Von Artjom Maksimenko
Der Krefelder SWK-Konzern hat im abgelaufenen Geschäftsjahr einen Überschuss in Höhe von 49 Millionen Euro erwirtschaftet (2023: 83 Millionen Euro). Auch die Umsatzerlöse der SWK gaben von 2,48 Milliarden auf 2,38 Milliarden Euro nach. Dennoch zeigt sich das Unternehmen zufrieden und sieht sich auf dem Weg zu der wirtschaftlichen Normalität.
"Wie schon vor einem Jahr angemerkt, war das vorangegangene Geschäftsjahr 2023 ein ungewöhnlich erfolgreiches Jahr für uns mit einigen außergewöhnlichen Effekten, welche sich nicht wiederholen lassen. Wir nähern uns nun wieder dem Normalniveau", kommentierte SWK-Vorstandsprecher, Carsten Liedtke, die Entwicklung. Der SWK-Konzern hat immerhin den zweithöchsten Jahresüberschuss seiner Geschichte erreicht und führt inklusive Konzessionsabgabe eine Rekordsumme von insgesamt 50,7 Millionen Euro an die Stadt ab.
Zahlreiche Herausforderungen
Unter dem Strich bezeichnete Liedtke das abgelaufene Geschäftsjahr als ereignisreich. Die hohe Wettbewerbsdynamik am Energiemarkt hat dabei zu sinkenden Kundenzahlen geführt, notwendige Infrastrukturmaßnahmen im Rahmen der Energie- und Wärmewende machten deutlich höhere Investitionen erforderlich.
Den Rückgang des Ergebnisses vor Zinsen und Steuern (Ebit) macht das Unternehmen an mehreren Aspekten fest. Zum einen sei dafür der deutlich höhere Jahresverlust bei der Verkehrstochter SWK Mobil verantwortlich, hieß es aus Krefeld. Insgesamt erwirtschaftete die Sparte Verkehr einen Verlust in Höhe von 41,6 Millionen Euro.

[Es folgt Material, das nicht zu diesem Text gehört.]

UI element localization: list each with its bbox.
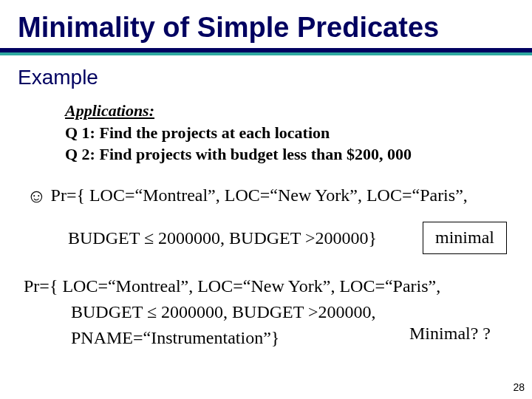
predicate-set-1: ☺ Pr={ LOC=“Montreal”, LOC=“New York”, L… [0, 166, 532, 251]
query-2: Q 2: Find projects with budget less than… [65, 143, 532, 166]
applications-block: Applications: Q 1: Find the projects at … [0, 89, 532, 166]
applications-header: Applications: [65, 100, 532, 122]
pr1-budget-text: BUDGET ≤ 2000000, BUDGET >200000} [68, 228, 377, 248]
slide-title: Minimality of Simple Predicates [0, 0, 532, 48]
page-number: 28 [513, 381, 525, 393]
slide: Minimality of Simple Predicates Example … [0, 0, 532, 399]
predicate-set-2: Pr={ LOC=“Montreal”, LOC=“New York”, LOC… [0, 251, 532, 350]
pr1-line1: Pr={ LOC=“Montreal”, LOC=“New York”, LOC… [47, 185, 468, 205]
minimal-badge: minimal [423, 222, 507, 254]
pr1-budget-row: BUDGET ≤ 2000000, BUDGET >200000} minima… [27, 226, 532, 251]
example-heading: Example [0, 55, 532, 89]
smile-icon: ☺ [27, 185, 47, 207]
query-1: Q 1: Find the projects at each location [65, 122, 532, 144]
minimal-question: Minimal? ? [409, 321, 491, 347]
pr2-line1: Pr={ LOC=“Montreal”, LOC=“New York”, LOC… [24, 276, 440, 296]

Energiesparte schwächelt erwartungsgemäß
Doch auch im Geschäftsfeld Energie & Wasser, zu dem die SWK Energie sowie die bundesweite Vertriebsmarke Lekker Energie gehören, musste SWK deutliche Ergebnisrückgänge hinnehmen. Das Ebit von Lekker Energie betrug demnach 14,4 Millionen Euro (2023: 39,1 Millionen Euro). Der Kundenbestand in Belieferung ging dabei von 413.000 im Vorjahr auf 387.000 zurück. Der Brutto-Umsatzerlös sank von 508,8 Millionen auf 480,7 Millionen Euro. Der Stromabsatz sank durch den Kundenrückgang von 941 Gigawattstunden auf 838 Gigawattstunden. Auch der Gasabsatz sank aufgrund des leichten Kundenrückgangs, aber auch durch Verbrauchseinsparungen auf Kundenseite von 1,342 Terawattstunden auf 1,17 Terawattstunden.
Gründe sind laut SWK eine schwierigere Wettbewerbssituation bei der SWK Energie und der Lekker Energie, in dessen Folge nur im beschränkten Umfang Preisanpassungsmaßnahmen durchgeführt wurden sowie höhere Rückvermarktungsverluste aus dem Gasgeschäft infolge der warmen Witterung im ersten Quartal 2024.
Der Kundenbestand Strom und Gas lag Ende 2024 sowohl bei der SWK Energie als auch der Lekker Energie unter dem Niveau von 2023. Für das Jahr 2025 geht die Lekker Energie von einer Ergebniserwartung auf dem Niveau von 2024 aus. Der Fokus der Gesellschaft liege dabei auf einer werthaltigen Kundenbasis.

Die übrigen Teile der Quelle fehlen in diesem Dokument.